Lindsey pointed out that Sprint cars cost between $35,000 and $45,000.

"A typical night might pay $1,500 to win so even if you were to win every race, it would be hard to break even," Lindsey said. "Even if you don't wreck it, there are the costs of towing it to races, the tires, the fuel," he said.

"A typical main event might be 30 to 35 laps, and with these cars if you come into the pits for any reason during the race, you're pretty much out for that race. Due to the nature of open-wheel racing, these cars can get upside down pretty easy. These cars don't have fenders and if wheels touch, one car can get thrown over the other.

"I have every safety device known to man - a five-point harness, a helmet, a fire suit and fire underwear. Most crashes look worse than they really are."

Lindsey's kids are growing up: Son Chad is now 14, and daughter Paige is 8.

"My son comes with me and has been part of the crew the last couple of years, since most tracks have started promoting families at the race tracks," he said. "It used to be that you had to be 18 years old to get in the pits.

"Paige came into the pits last year. When Paige comes, my wife Andrea also comes."

On a typical race weekend, Lindsey gets to the track around 2 p.m. The cars are pushed off around 5 p.m. to get heat in the engines and "work the track in." According to Lindsey, since these are dirt tracks, facilities will till up the dirt and dump quite a bit of water on the top in order for the surface to be ready for racing.

"Racing usually starts around 6 p.m.," he said.

Cars start two to a row, with roughly 20 cars starting the main event. "Your position is determined by your qualification time," Lindsey said. "Your fastest lap determines your position throughout the night.

"Most race nights begin with the fastest four qualifiers competing in a four-lap trophy dash. From there, they will run eight-lap heat races and a main event of 35-40 laps. There are usually three to five different classes racing on any given night. The races are over between 10 and 11 p.m."

When asked if he has a lot of trophies, Lindsey answered in the affirmative.

He is looking forward to this season, and he credits his partner, Rich Gentes, with helping him achieve his successful record on the track. They formed a racing team called R & R Motorsports (for Rob and Rich).

"I used to watch him as a kid when I was growing up in California," Lindsey said. "In 2008 we learned we lived about a mile apart, and it wasn't long after before we joined forces. He is co-owner of the car and is my crew chief.

"Rich also has a vintage Sprint car and still races it from time to time. On many occasions he has asked me to run his vintage car because he has been asked to run another car.
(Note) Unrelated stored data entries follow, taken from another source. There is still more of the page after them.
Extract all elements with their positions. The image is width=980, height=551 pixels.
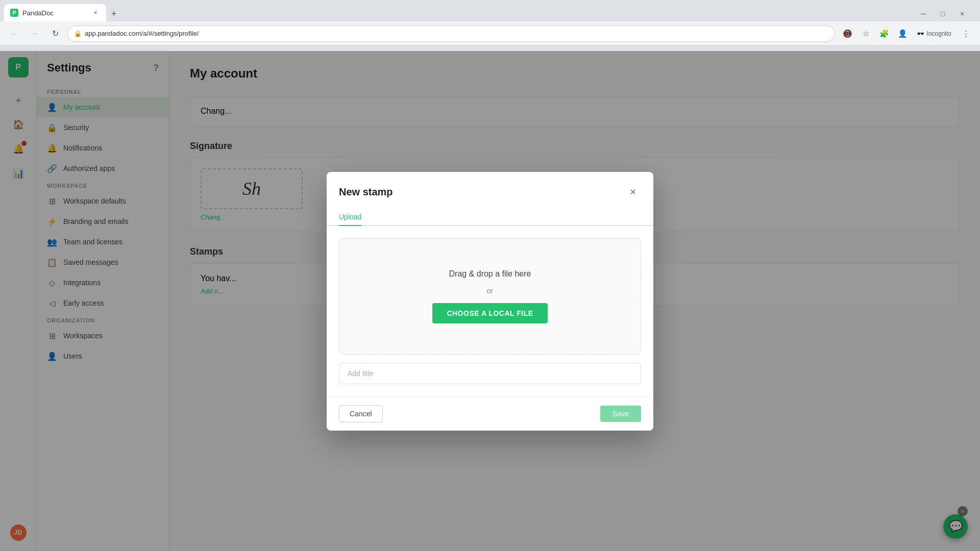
tab-favicon: P [10, 9, 18, 17]
incognito-icon: 🕶️ [917, 30, 924, 37]
tab-upload[interactable]: Upload [339, 209, 361, 226]
save-button[interactable]: Save [600, 406, 641, 422]
maximize-button[interactable]: □ [935, 6, 950, 21]
choose-file-button[interactable]: CHOOSE A LOCAL FILE [432, 303, 547, 323]
modal-footer: Cancel Save [327, 396, 653, 431]
close-browser-button[interactable]: × [954, 6, 970, 21]
drop-or-text: or [487, 287, 493, 295]
address-bar[interactable]: 🔒 app.pandadoc.com/a/#/settings/profile/ [67, 26, 835, 42]
bookmark-button[interactable]: ☆ [857, 26, 874, 42]
forward-button[interactable]: → [27, 26, 43, 42]
incognito-badge[interactable]: 🕶️ Incognito [913, 28, 955, 39]
browser-tab[interactable]: P PandaDoc × [4, 4, 106, 21]
tab-close-button[interactable]: × [91, 8, 100, 17]
extensions-button[interactable]: 🧩 [876, 26, 892, 42]
modal-title: New stamp [339, 186, 393, 198]
browser-chrome: P PandaDoc × + ─ □ × ← → ↻ 🔒 app.pandado… [0, 0, 980, 51]
refresh-button[interactable]: ↻ [47, 26, 63, 42]
toolbar-extras: 📵 ☆ 🧩 👤 🕶️ Incognito ⋮ [839, 26, 974, 42]
modal-tabs: Upload [327, 209, 653, 226]
tab-title: PandaDoc [22, 9, 54, 17]
minimize-button[interactable]: ─ [916, 6, 931, 21]
lock-icon: 🔒 [74, 30, 82, 37]
new-stamp-modal: New stamp × Upload Drag & drop a file he… [327, 172, 653, 431]
cancel-button[interactable]: Cancel [339, 405, 383, 422]
menu-button[interactable]: ⋮ [958, 26, 974, 42]
tab-extras: ─ □ × [916, 6, 976, 21]
address-text: app.pandadoc.com/a/#/settings/profile/ [85, 30, 199, 37]
drop-text: Drag & drop a file here [449, 269, 531, 279]
modal-overlay[interactable]: New stamp × Upload Drag & drop a file he… [0, 51, 980, 551]
back-button[interactable]: ← [6, 26, 22, 42]
new-tab-button[interactable]: + [106, 6, 121, 21]
incognito-label: Incognito [926, 30, 951, 37]
browser-tabs: P PandaDoc × + ─ □ × [0, 0, 980, 21]
modal-close-button[interactable]: × [625, 184, 641, 201]
title-input[interactable] [339, 363, 641, 384]
drop-zone[interactable]: Drag & drop a file here or CHOOSE A LOCA… [339, 238, 641, 355]
cast-button[interactable]: 📵 [839, 26, 855, 42]
profile-button[interactable]: 👤 [894, 26, 911, 42]
modal-header: New stamp × [327, 172, 653, 201]
browser-toolbar: ← → ↻ 🔒 app.pandadoc.com/a/#/settings/pr… [0, 21, 980, 46]
modal-body: Drag & drop a file here or CHOOSE A LOCA… [327, 226, 653, 396]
We've had a lot of fun doing this, and it usually produces quite a battle on the track."

A question that has to be asked is how the very-tall Lindsey fits into the cockpit of a Sprint car?
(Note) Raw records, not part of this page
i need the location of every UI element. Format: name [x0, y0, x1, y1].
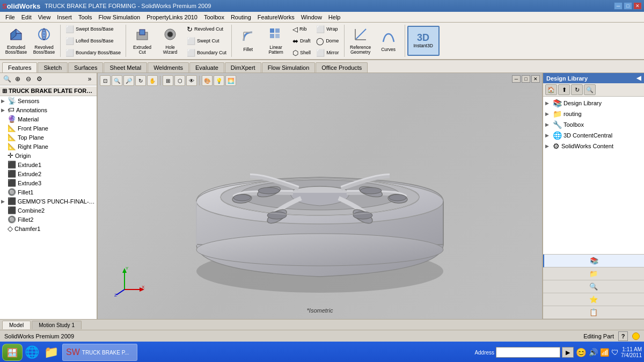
tree-item-extrude3[interactable]: ⬛Extrude3 [0, 178, 97, 187]
view-tab-model[interactable]: Model [2, 321, 31, 329]
rotate-button[interactable]: ↻ [135, 75, 146, 86]
extruded-cut-button[interactable]: ExtrudedCut [128, 26, 156, 56]
tab-weldments[interactable]: Weldments [148, 62, 189, 73]
menu-item-routing[interactable]: Routing [228, 13, 254, 21]
boundary-boss-base-button[interactable]: ⬜ Boundary Boss/Base [63, 47, 123, 59]
tree-expand-all-button[interactable]: » [85, 74, 94, 84]
custom-props-tab[interactable]: 📋 [543, 306, 644, 319]
menu-item-toolbox[interactable]: Toolbox [201, 13, 228, 21]
tree-item-combine2[interactable]: ⬛Combine2 [0, 206, 97, 215]
zoom-out-button[interactable]: 🔎 [123, 75, 134, 86]
tree-item-annotations[interactable]: ▶🏷Annotations [0, 105, 97, 114]
tab-sheet-metal[interactable]: Sheet Metal [104, 62, 147, 73]
view-tab-motion-study-1[interactable]: Motion Study 1 [32, 321, 82, 329]
tree-item-sensors[interactable]: ▶📡Sensors [0, 96, 97, 105]
lofted-boss-base-button[interactable]: ⬜ Lofted Boss/Base [63, 35, 123, 47]
menu-item-window[interactable]: Window [298, 13, 325, 21]
tab-surfaces[interactable]: Surfaces [68, 62, 103, 73]
address-go-button[interactable]: ▶ [562, 347, 574, 358]
hole-wizard-button[interactable]: HoleWizard [156, 26, 184, 56]
menu-item-flow-simulation[interactable]: Flow Simulation [96, 13, 144, 21]
tab-sketch[interactable]: Sketch [38, 62, 68, 73]
swept-boss-base-button[interactable]: ⬜ Swept Boss/Base [63, 24, 123, 35]
dl-item-3d-contentcentral[interactable]: ▶🌐3D ContentCentral [543, 130, 644, 141]
linear-pattern-button[interactable]: LinearPattern [262, 26, 290, 56]
tree-item-gemmo's-punch-final-ma[interactable]: ▶⬛GEMMO'S PUNCH-FINAL-MA [0, 197, 97, 206]
menu-item-propertylinks-2010[interactable]: PropertyLinks 2010 [143, 13, 201, 21]
appearances-button[interactable]: 🎨 [202, 75, 213, 86]
viewport[interactable]: ⊡ 🔍 🔎 ↻ ✋ ⊞ ⬡ 👁 🎨 💡 🌅 ─ □ ✕ [98, 73, 542, 319]
boundary-cut-button[interactable]: ⬜ Boundary Cut [184, 47, 229, 59]
search-tab[interactable]: 🔍 [543, 280, 644, 293]
scene-button[interactable]: 🌅 [225, 75, 236, 86]
dl-item-toolbox[interactable]: ▶🔧Toolbox [543, 119, 644, 130]
swept-cut-button[interactable]: ⬜ Swept Cut [184, 35, 229, 47]
reference-geometry-button[interactable]: ReferenceGeometry [347, 26, 375, 56]
menu-item-file[interactable]: File [2, 13, 18, 21]
viewport-close-button[interactable]: ✕ [531, 75, 540, 83]
dl-search-button[interactable]: 🔍 [584, 84, 596, 95]
revolved-boss-base-button[interactable]: RevolvedBoss/Base [30, 26, 58, 56]
tab-office-products[interactable]: Office Products [316, 62, 368, 73]
hide-show-button[interactable]: 👁 [186, 75, 197, 86]
tree-item-right-plane[interactable]: 📐Right Plane [0, 142, 97, 151]
ie-button[interactable]: 🌐 [24, 344, 42, 361]
tree-item-extrude2[interactable]: ⬛Extrude2 [0, 169, 97, 178]
menu-item-featureworks[interactable]: FeatureWorks [254, 13, 298, 21]
tab-dimxpert[interactable]: DimXpert [225, 62, 261, 73]
address-input[interactable] [496, 347, 560, 358]
instant3d-button[interactable]: 3D Instant3D [407, 26, 440, 56]
dl-home-button[interactable]: 🏠 [545, 84, 557, 95]
tree-item-material-not-specified[interactable]: 🔮Material [0, 114, 97, 124]
viewport-minimize-button[interactable]: ─ [512, 75, 521, 83]
help-button[interactable]: ? [618, 331, 628, 341]
curves-button[interactable]: Curves [375, 26, 402, 56]
dl-item-design-library[interactable]: ▶📚Design Library [543, 98, 644, 108]
viewport-maximize-button[interactable]: □ [522, 75, 530, 83]
pan-button[interactable]: ✋ [147, 75, 158, 86]
shell-button[interactable]: ⬡ Shell [290, 47, 313, 59]
tree-expand-button[interactable]: ⊕ [13, 74, 23, 84]
mirror-button[interactable]: ⬜ Mirror [313, 47, 342, 59]
tree-item-front-plane[interactable]: 📐Front Plane [0, 124, 97, 133]
dome-button[interactable]: ◯ Dome [313, 35, 342, 47]
rib-button[interactable]: ◁ Rib [290, 24, 313, 35]
extruded-boss-base-button[interactable]: ExtrudedBoss/Base [2, 26, 30, 56]
design-library-header[interactable]: Design Library ◀ [543, 73, 644, 83]
fillet-button[interactable]: Fillet [234, 26, 262, 56]
tree-settings-button[interactable]: ⚙ [34, 74, 44, 84]
zoom-in-button[interactable]: 🔍 [112, 75, 122, 86]
dl-refresh-button[interactable]: ↻ [571, 84, 583, 95]
tree-item-origin[interactable]: ✛Origin [0, 151, 97, 160]
tree-item-chamfer1[interactable]: ◇Chamfer1 [0, 224, 97, 233]
tab-evaluate[interactable]: Evaluate [189, 62, 224, 73]
draft-button[interactable]: ⬌ Draft [290, 35, 313, 47]
design-library-tab[interactable]: 📚 [543, 255, 644, 267]
close-button[interactable]: ✕ [633, 2, 642, 10]
dl-item-solidworks-content[interactable]: ▶⚙SolidWorks Content [543, 141, 644, 151]
favorites-tab[interactable]: ⭐ [543, 293, 644, 306]
section-view-button[interactable]: ⊞ [163, 75, 173, 86]
explorer-button[interactable]: 📁 [43, 344, 61, 361]
tree-item-extrude1[interactable]: ⬛Extrude1 [0, 160, 97, 169]
menu-item-edit[interactable]: Edit [18, 13, 35, 21]
wrap-button[interactable]: ⬜ Wrap [313, 24, 342, 35]
revolved-cut-button[interactable]: ↻ Revolved Cut [184, 24, 229, 35]
menu-item-insert[interactable]: Insert [54, 13, 75, 21]
dl-up-button[interactable]: ⬆ [558, 84, 570, 95]
lights-button[interactable]: 💡 [214, 75, 224, 86]
display-style-button[interactable]: ⬡ [174, 75, 185, 86]
file-explorer-tab[interactable]: 📁 [543, 267, 644, 280]
dl-item-routing[interactable]: ▶📁routing [543, 108, 644, 119]
menu-item-tools[interactable]: Tools [75, 13, 96, 21]
tree-item-fillet2[interactable]: 🔘Fillet2 [0, 215, 97, 224]
tree-item-top-plane[interactable]: 📐Top Plane [0, 133, 97, 142]
tree-filter-button[interactable]: 🔍 [2, 74, 12, 84]
minimize-button[interactable]: ─ [614, 2, 623, 10]
tree-collapse-button[interactable]: ⊖ [24, 74, 33, 84]
menu-item-help[interactable]: Help [325, 13, 344, 21]
solidworks-taskbar-button[interactable]: SW TRUCK BRAKE P... [62, 344, 137, 361]
tab-features[interactable]: Features [2, 62, 37, 73]
maximize-button[interactable]: □ [624, 2, 632, 10]
start-button[interactable]: 🪟 [2, 344, 23, 361]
"I'm probably the tallest person at the races," he said. "But fortunately we built the car to fit me, so it's not that big of a problem."
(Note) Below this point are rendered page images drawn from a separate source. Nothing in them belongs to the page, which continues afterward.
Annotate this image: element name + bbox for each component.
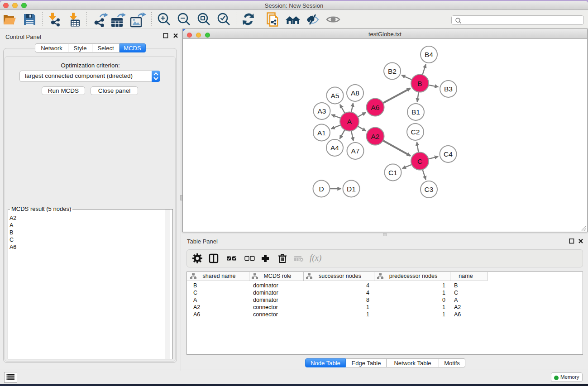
svg-text:B1: B1 [411,108,420,116]
svg-text:A4: A4 [330,144,339,152]
svg-text:C: C [417,157,422,165]
svg-text:C1: C1 [388,169,397,176]
svg-text:B2: B2 [388,67,397,75]
svg-text:C3: C3 [425,186,434,193]
svg-text:A8: A8 [351,89,359,97]
svg-text:D1: D1 [347,185,356,193]
svg-text:A1: A1 [317,129,326,137]
svg-text:D: D [319,185,324,193]
svg-text:B3: B3 [444,85,453,93]
svg-text:C4: C4 [444,150,453,158]
svg-text:A5: A5 [331,92,339,100]
svg-text:A: A [347,118,352,125]
svg-text:A3: A3 [318,107,326,115]
svg-text:C2: C2 [411,128,420,136]
svg-text:B: B [417,80,422,87]
svg-text:A2: A2 [371,133,380,140]
svg-text:A6: A6 [371,104,380,111]
svg-text:A7: A7 [351,147,360,155]
svg-text:B4: B4 [425,51,433,58]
And will there be a fourth generation of Lindseys racing cars?

"Today kids can start racing sprint cars at 14 or 15, but usually you won't see anyone doing this unless they've had experience in smaller cars," Lindsey said. "My son wants to do it, but my wife is pretty sure that will never be allowed."

Lindsey added, "This is obviously a hobby. It is totally different from my golf job. There are not too many places where you see a golf pro who is a race car driver. I am having the best time ever doing both.

"Summerfield residents have come to watch me race and support me. A couple of times a year, I will organize a golf-and-race weekend where we combine playing golf and racing."